Can you talk about the genesis of Here in Berlin?

The idea began as an inquiry into the human fallout from Cuba’s long association with the Soviet bloc. I wanted to find the interesting stories from this globalism—the relationships and children, complications and dislocations—that always accompany political upheaval.

 

Was Berlin your only, or primary, destination?

Originally, I thought of doing a book in three or four parts with stories set in Berlin, in Chile, in Vietnam, and Angola—all places where Cubans have studied, were politically involved, or fought wars. Berlin was my second stop, after Chile, and I couldn’t get enough of the city. I knew pretty quickly that it was where the whole novel would be set.

 

How much time did you spend in Berlin?

Literally, just over three months in the spring and summer of 2013. But I felt like I inhabited the city for more like three years via reading, obsession, and, of course, the writing of the novel.

 

The book is unconventionally structured—not quite a novel, not quite a short story collection. How did you come to this?
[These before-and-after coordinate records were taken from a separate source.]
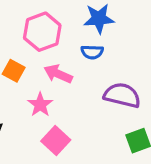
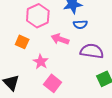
blue semicircle: (92, 52) -> (80, 24), moved
pink arrow: (58, 74) -> (60, 39), moved

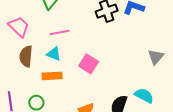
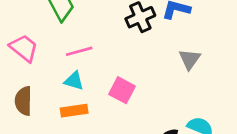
brown semicircle: (26, 56) -> (23, 101), moved
gray triangle: (156, 57) -> (190, 59), moved

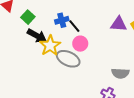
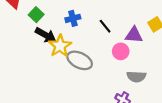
purple triangle: (119, 24) -> (134, 35), moved
black line: (74, 26) -> (105, 26), moved
pink circle: (80, 44) -> (121, 51), moved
The material itself dictated the structure. The voices came in a fury, all battling for primacy. I had to be a kind of referee, at first, then a conductor, making sure the voices worked well individually as well as in chorus.

 

And then there’s the matter of photographs in the book?

I’m a huge fan of W.G. Sebald and always impressed by his use of photography and other historical ephemera that gave his novels a sense of historical authenticity. It seems to me that these “evidences” permitted Sebald great maneuverability as portals to tell the stories that illuminated the times he was writing about.

 

This idea of exploring the political through the personal is not new for you. In fact, you’ve done this in all your books, whether they’re set in Havana, a hotel in Guatemala City, or Las Vegas.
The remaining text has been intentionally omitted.